My work focused mainly on the frontend, and I put pre-commit hooks that ran stuff like prettier, eslint and jest. It expanded to more than that, for example, running rubocop on Ruby files. Check out my post on pre-commit hooks if you're curious about all that.

Pre-commit hooks, linting, etc., were super important to me because I was the only frontend on the project for a long time. Hence, code maintenance was always on the brain and still is. 😎

Moving to Preact X, Testing Library

We were running an older version of Preact. The older version was blocking us from using a lot of the functionality that was previously only available in React—hooks, fragments, context, componentDidCatch to name a few. Upgrading Preact wasn't a huge change, but the testing library we used for components in the project was. It worked with the older version of Preact and not the newer one.

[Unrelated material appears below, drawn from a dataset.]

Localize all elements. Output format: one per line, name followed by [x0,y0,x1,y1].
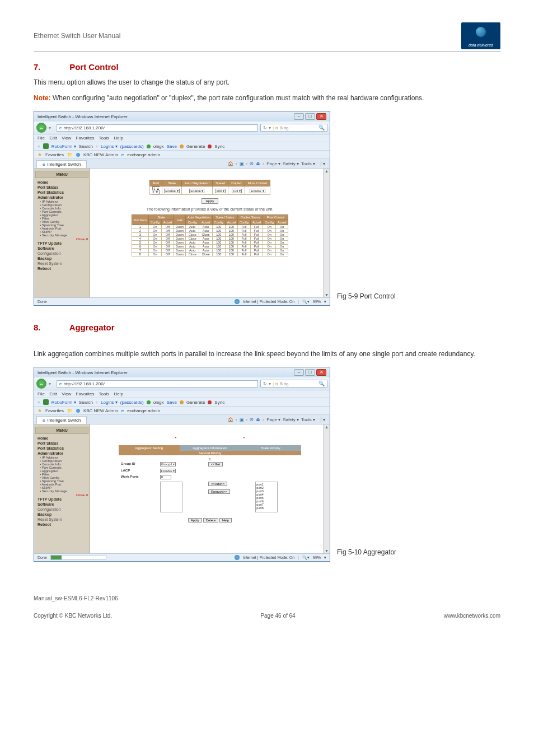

Around this time, React Testing Library (Preact Testing Library in our case) had started gaining traction. It clicked with me how this library tested components. So, another significant change came with the migration to Preact X. You can read more about that in the frontend changelog post.

I mention this in the changelog post, but a big shoutout to my co-worker Ridhwana Khan for helping me migrate all the tests to preact-testing-library.

Accessibility

I'm not an accessibility expert, but I had the chance to work with Marcy Sutton while at Forem. She joined us for about six weeks in the fall of 2020. I learned a lot from her. It also invigorated me to advocate for accessibility as we built out the product. We were building welcoming, inclusive communities, so it would seem hypocritical not to take accessibility into account.

I spoke to our head of engineering at the time, Molly Struve, to advocate for accessibility and explained that we need to make this an organization-wide initiative. She was on board. 😎

Did it start slow? For sure, but it gained traction, and it has now become a part of our process when developing the product.

A big shoutout to Suzanne Aitchison, our accessibility expert who joined the team in 2021 and helped push this initiative even further. Is the work done? No, but the application is leaps and bounds more accessible than in the fall of 2020.

End to End (E2E) Testing

As the application grew more significant and feature-rich, it was super important to be able to feel good about what we shipped. I remember a period when things were breaking a little more frequently. Were we doing a terrible job? No, but that confidence was lacking when we sometimes shipped features/bug fixes. I advocated for E2E testing and got the green light.

It took about a month to get the CI/CD pipeline to run the tests and maybe another couple of weeks to tweak how we run them locally during development.

A big shoutout to my knowledgeable Rails co-workers Josh Puetz, Michael Kohl, Rhymes, and Mac Siri for helping find the best strategy for cleaning the database between test runs.

Mentoring

As a more senior person on the team, you have to help scale the team and impart knowledge. I consistently did Pairing regarding all things frontend and programming in general. And another great thing about mentoring? You learn too!

What Else?

I probably missed a few things, but these are the big lines. I'll probably add more to this as I enjoy my time off between roles.

The last thing I'll leave you with is to lift your teammates, listen to others, be kind, and have fun if you want to impact your organization.